Reputation: 23
I (think I) am quite experienced in Perl, still I have a nasty question I'm trying to solve. I have to match a string (whose format I cannot change coming out from a bioinformatic software) in this format:
[\+\-][0-9]+[ACGTacgt]+
Actually this would be easy, though the number of repeats of the pattern [ACGTacgt]
is not quite 1 or more but the number defined by [0-9]+
so it can be
[...whatever...]+2ac[...whatever...]
+4acta
+3atg
etc..
Now to test if the regex work I'm just playing with a substitution and I tried the following way:
$mystring =~ s/[\+\-]([0-9]+)[ACGTacgt]{\1}//g
Unfortunately this guy above does not work and I get an error complaining about unescaped braces. Indeed if I define a proper number instead of \1 the thing works:
$mystring =~ s/[\+\-]([0-9]+)[ACGTacgt]{1}//g
I need it to work since the format might contain sequences like ac.,.+2caaa..a.c
from which I have to get exactly the +2ca
leaving separately from the rest.
Is it possible in one step, or there's a logical reason which I'm missing right now for which it's not possible?
Thanks for any help or suggestions!
berutti
Upvotes: 2
Views: 556
Reputation: 66883
Can iterate over numbers and in the loop body match captured-number of letters that follow
use warnings;
use strict;
use feature 'say';
my $s = q(ac.,.+2caaa..a.c-3acgg+1tt);
while ($s =~ /[+-]([0-9]+)/g) {
my $c = $1;
$s =~ /\G([acgt]{$c})/i or next;
say "$c$1"; # or process it further / store it ...
}
The \G
assertion makes its regex start from where the previous m//g
match ended, as needed. This is a standard approach to "chain global matches" and generally scan text by coordinating multiple regex. See docs for it in Assertions in perlre and, for far more detail, in perlop (search for \G
).
Prints
2ca 3acg 1t
If the [+-]
need be extracted as well, add capturing parens around it and renumerate captures (that'll be $1
and the number in $2
)
Please clarify other requirements -- for instance: Do you only need to extract the patterns or should anything in particular happen with the original string as well?
Update It's clarified that the matches also need be removed from the string.

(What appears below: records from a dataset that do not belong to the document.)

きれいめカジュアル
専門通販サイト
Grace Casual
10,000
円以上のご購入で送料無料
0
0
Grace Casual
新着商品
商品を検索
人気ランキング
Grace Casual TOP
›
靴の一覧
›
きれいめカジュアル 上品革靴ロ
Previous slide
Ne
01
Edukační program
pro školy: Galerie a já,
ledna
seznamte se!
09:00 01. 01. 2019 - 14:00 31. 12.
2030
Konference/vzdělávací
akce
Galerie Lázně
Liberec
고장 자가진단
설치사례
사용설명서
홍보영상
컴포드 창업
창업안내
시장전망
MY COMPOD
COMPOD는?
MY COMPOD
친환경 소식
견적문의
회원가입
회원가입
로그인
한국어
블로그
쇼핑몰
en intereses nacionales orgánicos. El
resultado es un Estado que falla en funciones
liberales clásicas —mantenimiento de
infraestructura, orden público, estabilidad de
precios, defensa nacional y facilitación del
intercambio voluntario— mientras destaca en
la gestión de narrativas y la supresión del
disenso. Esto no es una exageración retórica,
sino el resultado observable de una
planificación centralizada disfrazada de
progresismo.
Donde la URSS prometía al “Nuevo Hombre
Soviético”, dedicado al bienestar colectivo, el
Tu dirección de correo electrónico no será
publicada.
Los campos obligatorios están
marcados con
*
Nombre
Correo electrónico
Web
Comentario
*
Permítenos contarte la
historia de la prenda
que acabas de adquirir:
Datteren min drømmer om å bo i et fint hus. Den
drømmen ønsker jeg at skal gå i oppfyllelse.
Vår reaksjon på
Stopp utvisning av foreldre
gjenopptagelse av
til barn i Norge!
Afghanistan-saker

An easy way is to simply remove them with another regex, after they have been collected.
After the same processing as above, the collected matches are used to form a pattern with alternation for their removal. This is also efficient since by construction the subpatterns in the alternation come in the order of their appearance in the string
use warnings;
use strict;
use feature 'say';
my $string = q(ac.,.+2caaa..a.c-3acgg+1tt);
my @matches;
while ($string =~ /([+-])([0-9]+)/g) {
my ($sign, $count) = ($1, $2);
$string =~ /\G([acgt]{$count})/i or next;
push @matches, $sign.$count.$1;
}
say for @matches;
my $matches_re = '(?:' . join('|', map { quotemeta } @matches) . ')';
$string =~ s/$matches_re//g;
say $string;
where i've now joined the sign [+-]
to the match.
It prints
+2ca -3acg +1t ac.,.aa..a.cgt
Upvotes: 1
Reputation: 9231
The {$N}
component of the regex is a modifier, which can't use a backreference as its count. You could work around it with an embedded perl expression:
use strict;
use warnings;
my $string = 'ac.,.+2caaa..a.c';
$string =~ s/[+-]([0-9]+)(??{ "[ACGTacgt]{$1}" })//g;
print "$string\n";
Note that embedded subexpressions are a last resort, and for obvious reasons prevent the regex from being optimized properly - it is IMO an appropriate tradeoff for this exact case where the matched substring must be removed, but if your requirements are slightly different, a split-out iterative approach may be more appropriate.
Upvotes: 3